Emotivamente (immagina il tuo stato d’animo nel 2008), saresti riuscito ancora a rispondere “uno dei 3 mercati azionari?” (non voglio una risposta, tienila per te poi ne riparleremo, per me è stata la prima crisi in cui ero un giovanissimo investitore alle prime armi)
Ad ogni modo la risposta più giusta alla domanda sopra sarebbe dovuta essere: ma io che cavolo ne so?!
Questo perchè i rendimenti ovviamente non sono prevedibili (si ok, possiamo stimare un range di valori ma l’incertezza è comunque molta).

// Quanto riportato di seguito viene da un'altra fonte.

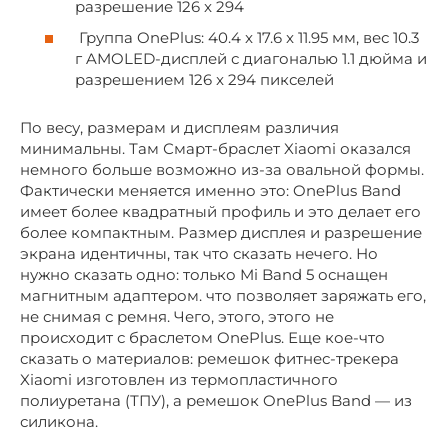
разрешение 126 x 294
Группа OnePlus: 40.4 x 17.6 x 11.95 мм, вес 10.3
г AMOLED-дисплей с диагональю 1.1 дюйма и
разрешением 126 x 294 пикселей
По весу, размерам и дисплеям различия
минимальны. Там Смарт-браслет Xiaomi оказался
немного больше возможно из-за овальной формы.
Фактически меняется именно это: OnePlus Band
имеет более квадратный профиль и это делает его
более компактным. Размер дисплея и разрешение
экрана идентичны, так что сказать нечего. Но
нужно сказать одно: только Mi Band 5 оснащен
магнитным адаптером. что позволяет заряжать его,
не снимая с ремня. Чего, этого, этого не
происходит с браслетом OnePlus. Еще кое-что
сказать о материалов: ремешок фитнес-трекера
Xiaomi изготовлен из термопластичного
полиуретана (ТПУ), а ремешок OnePlus Band — из
силикона.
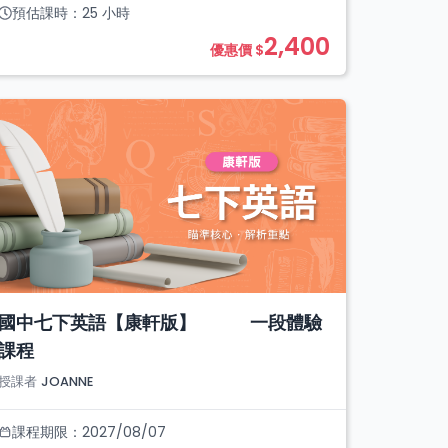
預估課時：
25
小時
2,400
優惠價 $
國中七下英語【康軒版】 一段體驗
課程
授課者
JOANNE
課程期限：
2027/08/07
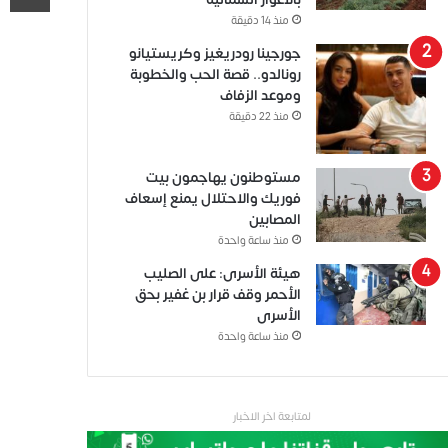
منذ 14 دقيقة
جورجينا رودريغيز وكريستيانو
رونالدو.. قصة الحب والخطوبة
وموعد الزفاف
منذ 22 دقيقة
مستوطنون يهاجمون بيت
فوريك والاحتلال يمنع إسعاف
المصابين
منذ ساعة واحدة
هيئة الأسرى: على الصليب
الأحمر وقف قرار بن غفير بحق
الأسرى
منذ ساعة واحدة
لمتابعة اخر الاخبار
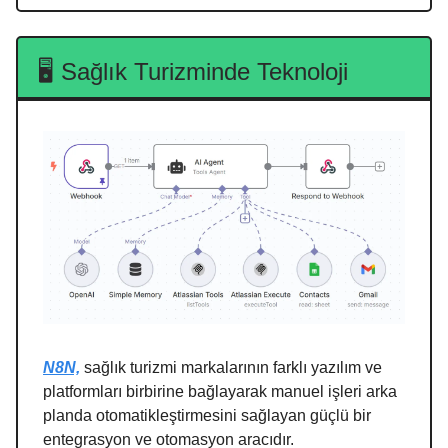
🖥️ Sağlık Turizminde Teknoloji
N8N,
sağlık turizmi markalarının farklı yazılım ve
platformları birbirine bağlayarak manuel işleri arka
planda otomatikleştirmesini sağlayan güçlü bir
entegrasyon ve otomasyon aracıdır.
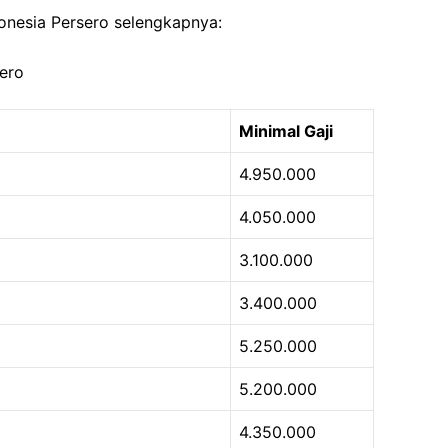
donesia Persero selengkapnya:
sero
Minimal Gaji
4.950.000
4.050.000
3.100.000
3.400.000
5.250.000
5.200.000
4.350.000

Perciò, possiamo capire quanto un investitore umile, che ben conosce il funzionamento degli investimenti e soprattutto I SUOI LIMITI, dopo aver pianificato una buona strategia, nel 2005 avrebbe semplicemente dovuto costruire un portafoglio (a maggio vedremo come) utilizzando le diverse asset class, provvedere a dei ribilanciamenti periodici, e dedicarsi ad altre attività nel tempo libero, ignorando TV, giornali ed “esperti”.
In tutto questo, avrebbe ottenuto una performance corretta per il rischio decisamente più alta di TUTTE LE ASSET CLASS viste sopra: 0.26 contro uno 0.20 medio (no, non è lo Sharpe Ratio).
Questo tra le altre cose senza dedicare troppo tempo (una volta impostata l’asset allocation iniziale) se non per ribilanciare annualmente.
Ancora una volta, la semplicità vince!